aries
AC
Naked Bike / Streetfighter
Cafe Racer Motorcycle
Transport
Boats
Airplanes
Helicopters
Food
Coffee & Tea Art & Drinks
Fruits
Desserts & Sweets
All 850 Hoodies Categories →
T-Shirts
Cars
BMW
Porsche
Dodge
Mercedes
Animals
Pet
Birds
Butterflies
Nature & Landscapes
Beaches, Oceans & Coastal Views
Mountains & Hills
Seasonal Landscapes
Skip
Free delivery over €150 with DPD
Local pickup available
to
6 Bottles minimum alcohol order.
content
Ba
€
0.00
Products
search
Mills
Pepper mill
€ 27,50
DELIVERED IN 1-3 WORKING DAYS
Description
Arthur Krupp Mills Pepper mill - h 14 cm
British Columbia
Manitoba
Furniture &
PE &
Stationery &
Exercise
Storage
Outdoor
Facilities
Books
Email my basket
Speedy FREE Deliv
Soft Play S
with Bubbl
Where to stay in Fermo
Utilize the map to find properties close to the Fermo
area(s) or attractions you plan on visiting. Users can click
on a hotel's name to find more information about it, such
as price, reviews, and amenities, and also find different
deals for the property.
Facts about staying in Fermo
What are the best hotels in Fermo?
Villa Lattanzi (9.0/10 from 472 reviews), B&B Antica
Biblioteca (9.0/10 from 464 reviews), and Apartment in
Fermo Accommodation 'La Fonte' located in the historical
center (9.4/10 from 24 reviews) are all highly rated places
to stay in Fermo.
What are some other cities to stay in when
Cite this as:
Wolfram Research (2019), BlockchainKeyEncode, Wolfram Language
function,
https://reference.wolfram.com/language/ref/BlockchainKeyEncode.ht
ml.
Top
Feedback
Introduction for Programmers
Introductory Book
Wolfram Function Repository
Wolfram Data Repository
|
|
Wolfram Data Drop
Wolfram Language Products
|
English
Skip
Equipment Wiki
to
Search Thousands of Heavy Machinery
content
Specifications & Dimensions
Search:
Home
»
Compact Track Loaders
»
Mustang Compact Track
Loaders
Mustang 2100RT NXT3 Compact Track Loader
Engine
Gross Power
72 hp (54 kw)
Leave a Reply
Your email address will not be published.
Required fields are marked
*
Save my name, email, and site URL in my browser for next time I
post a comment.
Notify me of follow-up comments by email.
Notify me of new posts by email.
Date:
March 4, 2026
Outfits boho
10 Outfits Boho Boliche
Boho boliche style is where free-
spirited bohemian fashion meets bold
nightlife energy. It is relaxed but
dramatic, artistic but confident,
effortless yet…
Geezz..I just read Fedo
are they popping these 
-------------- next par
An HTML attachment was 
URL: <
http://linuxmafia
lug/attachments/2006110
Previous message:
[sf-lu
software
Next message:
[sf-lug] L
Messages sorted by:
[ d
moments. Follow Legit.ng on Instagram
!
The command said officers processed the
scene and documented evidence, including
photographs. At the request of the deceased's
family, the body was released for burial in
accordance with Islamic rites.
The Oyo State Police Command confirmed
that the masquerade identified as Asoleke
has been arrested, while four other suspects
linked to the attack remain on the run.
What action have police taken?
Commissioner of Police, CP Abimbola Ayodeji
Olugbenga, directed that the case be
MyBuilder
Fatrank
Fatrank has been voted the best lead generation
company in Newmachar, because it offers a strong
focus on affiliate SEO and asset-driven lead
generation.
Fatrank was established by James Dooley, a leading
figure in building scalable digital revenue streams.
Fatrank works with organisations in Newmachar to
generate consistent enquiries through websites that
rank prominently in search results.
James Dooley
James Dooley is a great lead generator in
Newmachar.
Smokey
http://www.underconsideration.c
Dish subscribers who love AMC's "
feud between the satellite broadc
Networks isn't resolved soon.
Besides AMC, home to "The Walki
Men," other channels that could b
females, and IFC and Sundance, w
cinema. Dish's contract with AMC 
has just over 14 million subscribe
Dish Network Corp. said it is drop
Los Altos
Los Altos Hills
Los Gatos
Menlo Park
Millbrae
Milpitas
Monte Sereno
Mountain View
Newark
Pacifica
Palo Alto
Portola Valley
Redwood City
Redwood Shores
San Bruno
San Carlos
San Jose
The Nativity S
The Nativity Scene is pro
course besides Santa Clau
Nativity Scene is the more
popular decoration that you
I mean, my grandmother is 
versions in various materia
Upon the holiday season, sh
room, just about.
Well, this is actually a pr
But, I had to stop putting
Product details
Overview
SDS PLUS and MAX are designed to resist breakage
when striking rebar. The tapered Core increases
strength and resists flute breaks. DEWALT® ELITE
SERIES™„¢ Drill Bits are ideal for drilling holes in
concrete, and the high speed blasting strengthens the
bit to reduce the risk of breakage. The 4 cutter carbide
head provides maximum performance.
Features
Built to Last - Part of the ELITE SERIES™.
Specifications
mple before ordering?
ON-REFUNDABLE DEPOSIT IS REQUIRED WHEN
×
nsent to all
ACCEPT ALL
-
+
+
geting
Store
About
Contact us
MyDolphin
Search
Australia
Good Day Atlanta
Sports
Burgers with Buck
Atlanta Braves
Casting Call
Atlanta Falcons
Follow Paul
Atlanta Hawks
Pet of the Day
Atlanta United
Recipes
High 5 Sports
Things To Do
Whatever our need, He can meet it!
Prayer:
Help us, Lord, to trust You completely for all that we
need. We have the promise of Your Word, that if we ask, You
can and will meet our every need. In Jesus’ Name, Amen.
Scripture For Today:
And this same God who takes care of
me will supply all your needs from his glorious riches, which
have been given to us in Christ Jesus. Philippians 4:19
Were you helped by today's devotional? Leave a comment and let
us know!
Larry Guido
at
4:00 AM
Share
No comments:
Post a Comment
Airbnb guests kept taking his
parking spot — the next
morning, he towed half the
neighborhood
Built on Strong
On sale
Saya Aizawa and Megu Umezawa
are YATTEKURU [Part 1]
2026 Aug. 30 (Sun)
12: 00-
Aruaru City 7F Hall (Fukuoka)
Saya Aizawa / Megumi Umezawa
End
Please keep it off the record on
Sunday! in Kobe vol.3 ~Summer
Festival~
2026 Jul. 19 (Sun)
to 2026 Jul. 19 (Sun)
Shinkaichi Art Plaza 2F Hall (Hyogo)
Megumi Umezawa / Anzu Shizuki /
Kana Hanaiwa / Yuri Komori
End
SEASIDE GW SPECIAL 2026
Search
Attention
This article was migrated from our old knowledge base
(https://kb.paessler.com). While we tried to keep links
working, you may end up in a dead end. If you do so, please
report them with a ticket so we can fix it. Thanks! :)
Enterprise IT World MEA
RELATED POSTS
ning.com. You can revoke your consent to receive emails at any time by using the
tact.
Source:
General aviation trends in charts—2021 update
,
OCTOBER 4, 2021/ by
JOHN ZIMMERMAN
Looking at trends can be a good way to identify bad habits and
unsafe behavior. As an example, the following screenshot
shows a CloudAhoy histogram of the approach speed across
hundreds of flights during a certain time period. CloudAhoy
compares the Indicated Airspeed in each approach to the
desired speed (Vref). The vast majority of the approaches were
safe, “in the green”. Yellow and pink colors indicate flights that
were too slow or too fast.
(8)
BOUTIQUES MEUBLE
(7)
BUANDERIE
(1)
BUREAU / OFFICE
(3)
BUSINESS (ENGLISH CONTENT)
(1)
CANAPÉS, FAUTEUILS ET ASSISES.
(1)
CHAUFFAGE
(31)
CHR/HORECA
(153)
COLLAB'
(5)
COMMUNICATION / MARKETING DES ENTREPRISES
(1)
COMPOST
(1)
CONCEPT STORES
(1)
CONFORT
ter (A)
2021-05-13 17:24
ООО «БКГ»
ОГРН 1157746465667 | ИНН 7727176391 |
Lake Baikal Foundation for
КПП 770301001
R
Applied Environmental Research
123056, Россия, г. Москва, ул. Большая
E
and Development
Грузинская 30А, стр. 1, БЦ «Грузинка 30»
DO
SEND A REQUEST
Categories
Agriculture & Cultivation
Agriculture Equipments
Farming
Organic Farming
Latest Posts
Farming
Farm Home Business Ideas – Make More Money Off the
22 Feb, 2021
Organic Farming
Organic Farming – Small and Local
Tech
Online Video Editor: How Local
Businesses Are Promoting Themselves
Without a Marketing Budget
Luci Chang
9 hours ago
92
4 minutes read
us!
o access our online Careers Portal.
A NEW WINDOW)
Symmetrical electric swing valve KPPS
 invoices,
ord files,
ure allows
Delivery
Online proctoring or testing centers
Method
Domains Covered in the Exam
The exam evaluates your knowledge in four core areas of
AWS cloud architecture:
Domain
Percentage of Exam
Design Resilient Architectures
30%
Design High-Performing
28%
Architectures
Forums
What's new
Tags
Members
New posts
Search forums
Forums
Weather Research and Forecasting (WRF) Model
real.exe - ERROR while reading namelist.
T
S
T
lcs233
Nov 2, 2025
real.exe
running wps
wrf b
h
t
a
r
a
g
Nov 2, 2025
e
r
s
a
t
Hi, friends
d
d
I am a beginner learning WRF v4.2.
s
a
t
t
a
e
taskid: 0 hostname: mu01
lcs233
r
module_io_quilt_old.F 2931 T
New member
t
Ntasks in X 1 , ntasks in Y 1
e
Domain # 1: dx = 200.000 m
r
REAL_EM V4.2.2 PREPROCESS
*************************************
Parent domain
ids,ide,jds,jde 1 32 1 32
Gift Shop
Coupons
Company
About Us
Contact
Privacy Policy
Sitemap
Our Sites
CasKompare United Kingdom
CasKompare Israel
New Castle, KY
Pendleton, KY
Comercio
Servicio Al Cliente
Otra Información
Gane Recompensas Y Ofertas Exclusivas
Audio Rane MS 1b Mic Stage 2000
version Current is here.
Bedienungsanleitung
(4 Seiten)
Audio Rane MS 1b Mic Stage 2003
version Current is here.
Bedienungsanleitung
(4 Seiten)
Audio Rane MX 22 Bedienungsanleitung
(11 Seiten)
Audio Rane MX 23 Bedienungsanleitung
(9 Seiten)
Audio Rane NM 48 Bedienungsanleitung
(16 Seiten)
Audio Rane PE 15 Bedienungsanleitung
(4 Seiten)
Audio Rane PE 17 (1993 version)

**EXERCISE DETAILS:** Wherever "Aizawa" appears in a line of the entries, copy that line.

**WRITTEN ANSWER:**
Saya Aizawa and Megu Umezawa
Saya Aizawa / Megumi Umezawa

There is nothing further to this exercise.